Swimming was not easy with his wounded left leg, but by dint of wriggling and paddling furiously with his hands, he made it to the end of the first watery chamber. Through the gate and he entered a brighter space – lamps shining on the grids and racks of genetically modified mallow-like growths. His breath was still good, so he took a moment to look around – it was another entirely enclosed chamber, filled with water, and with three sealed
doors below, or along from, the lights. He quickly plucked as many as he could, and wriggled back to the chamber of air.
‘There,’ he said, releasing indistinguishable blobs of white from his arms to float through the air. Dakkar indicated one that had analgesic properties; and then the two of them ate several of the protein and vitamin morsels. They were flavourless.
Afterwards, Lebret asked more questions. Some of these Dakkar answered cogently enough; with others he appeared to drift off. He was paler now, and wrinkles were appearing around the edges of his face – as if his oversized head were actually beginning to shrink. The hair on the top of his head contained streaks of white that had not been there before.
‘I am trying to understand,’ Lebret said. ‘This gemstone entity – he seeks to conquer our world?’
‘Yes.’
‘And to that end he created a number of sub oceanic suns! An entity with such powers could surely simply seize the earth – make a sun over New York to burn the city to ashes, say, and cow the rest of the globe with threats of similar terrors!’

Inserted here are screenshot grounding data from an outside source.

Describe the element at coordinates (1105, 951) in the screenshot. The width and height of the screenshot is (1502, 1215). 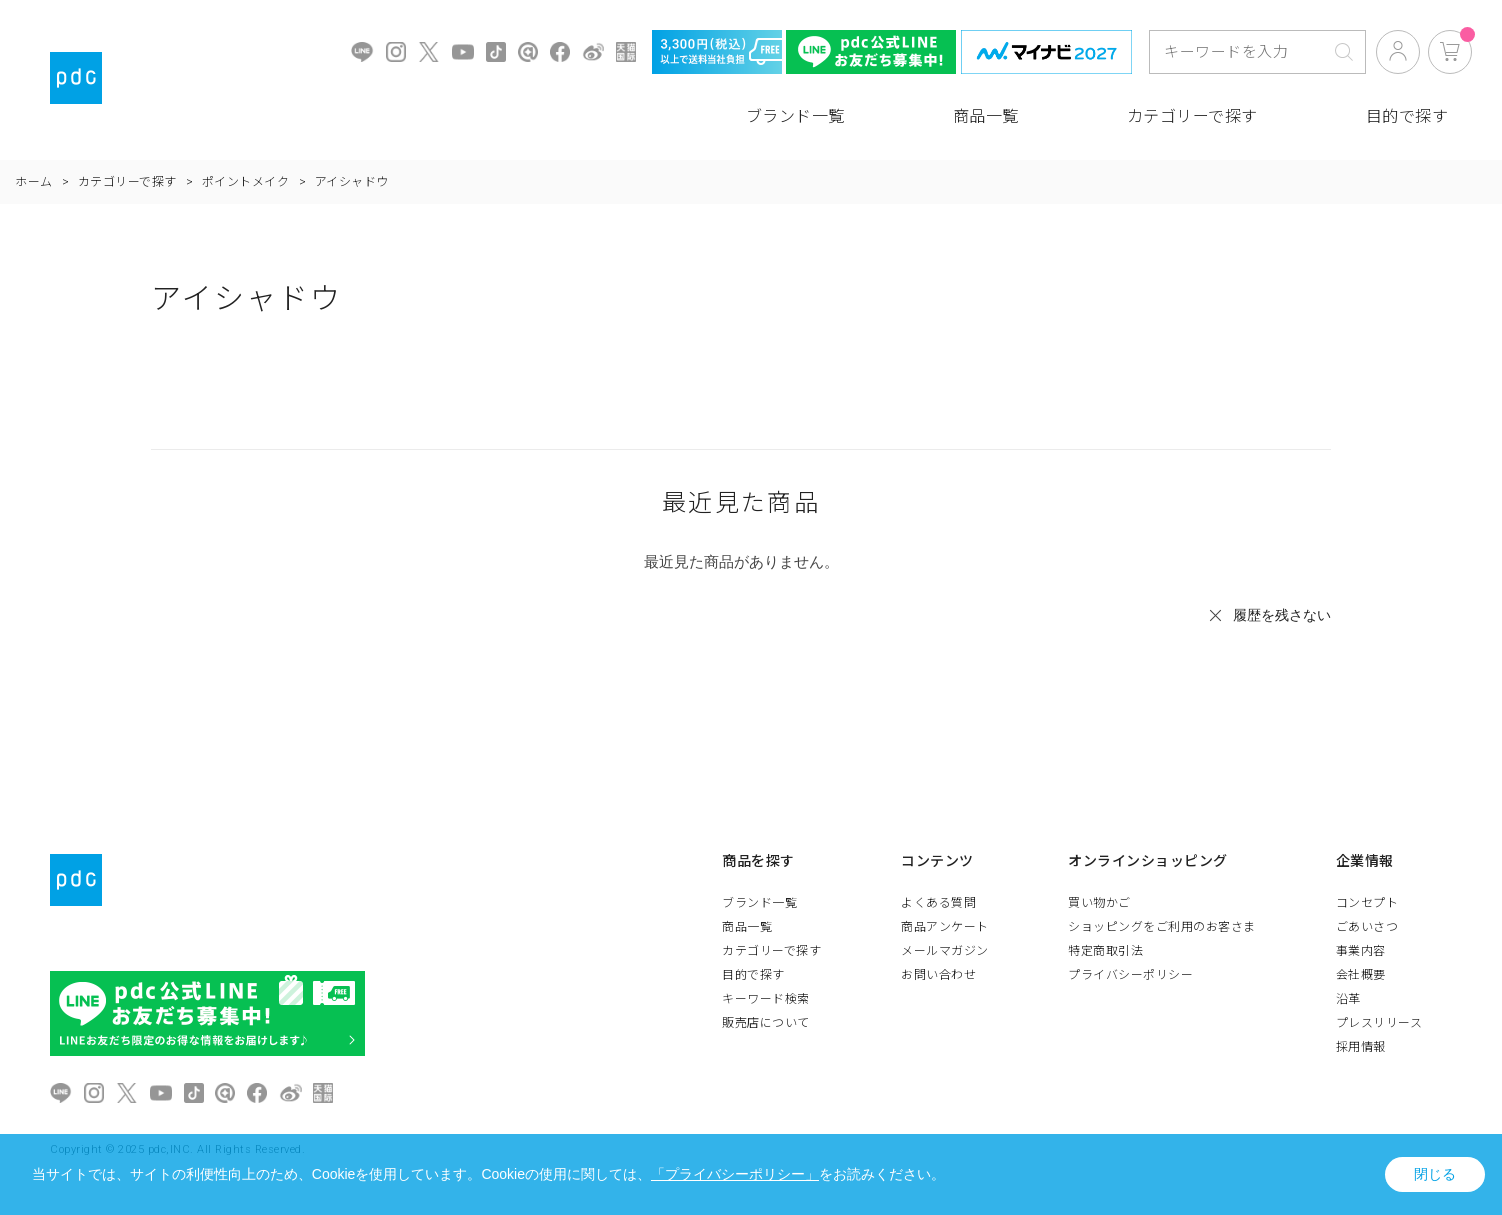 I see `特定商取引法` at that location.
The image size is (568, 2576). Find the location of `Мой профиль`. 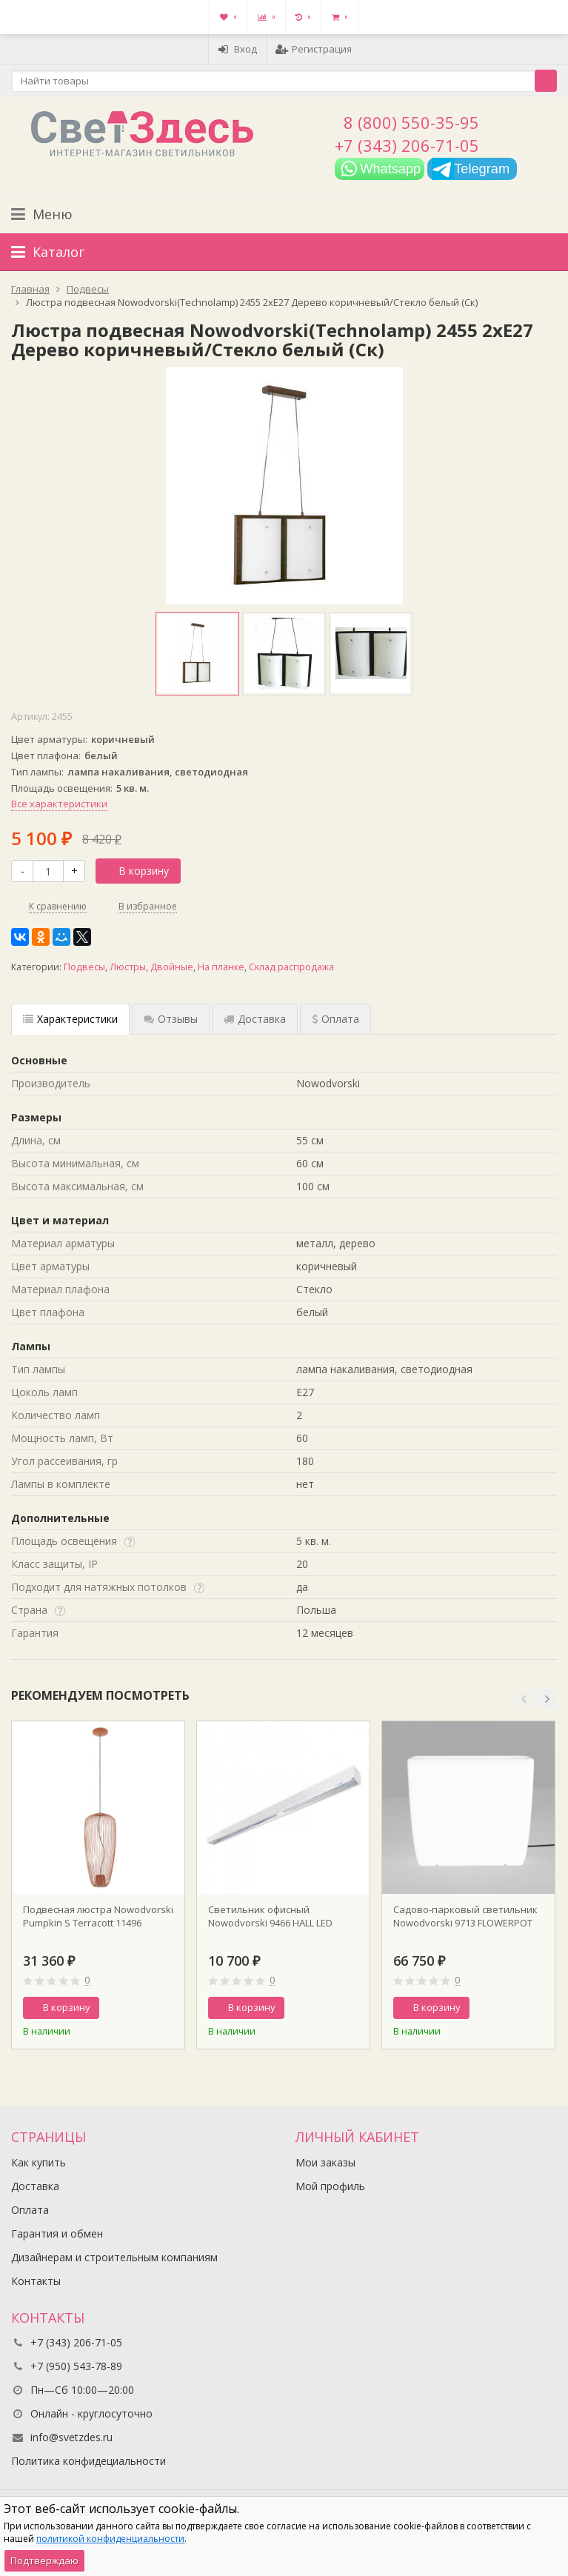 Мой профиль is located at coordinates (330, 2186).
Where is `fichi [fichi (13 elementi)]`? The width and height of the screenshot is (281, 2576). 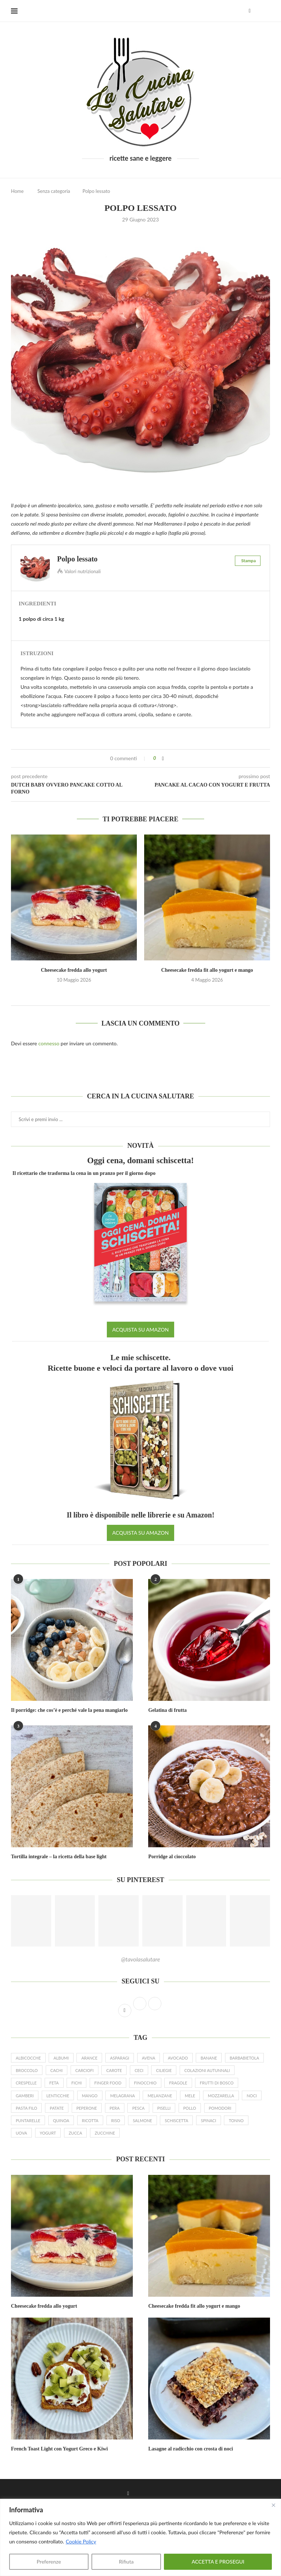 fichi [fichi (13 elementi)] is located at coordinates (76, 2082).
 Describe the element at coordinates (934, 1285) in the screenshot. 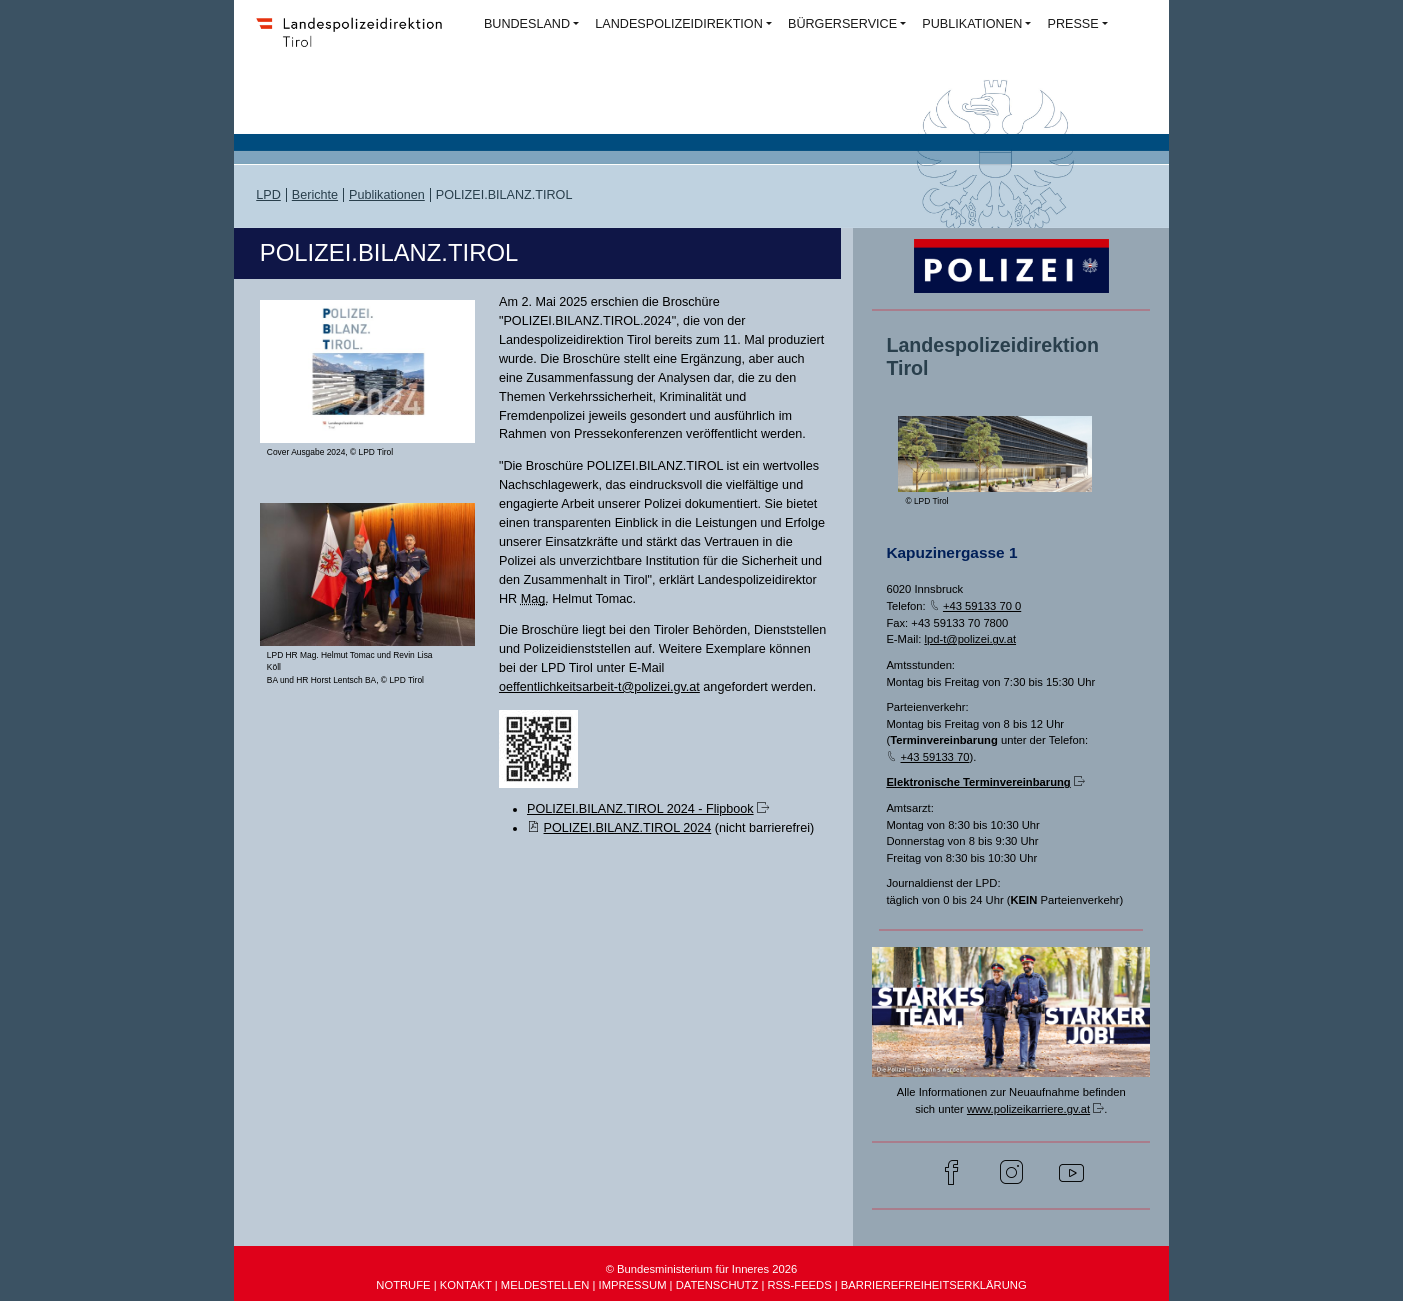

‘You do not grasp the nature of things here,’ said Dakkar, croakily. ‘This is his realm. It is his nature to have access here to the skein that separates infraspace from superspace – from the space we occupy and are in the habit of calling the universe. I do not doubt that one reason he hopes to break through into
our
world is to see whether he has similar control there. But as it stands, he knows very little about the earth.’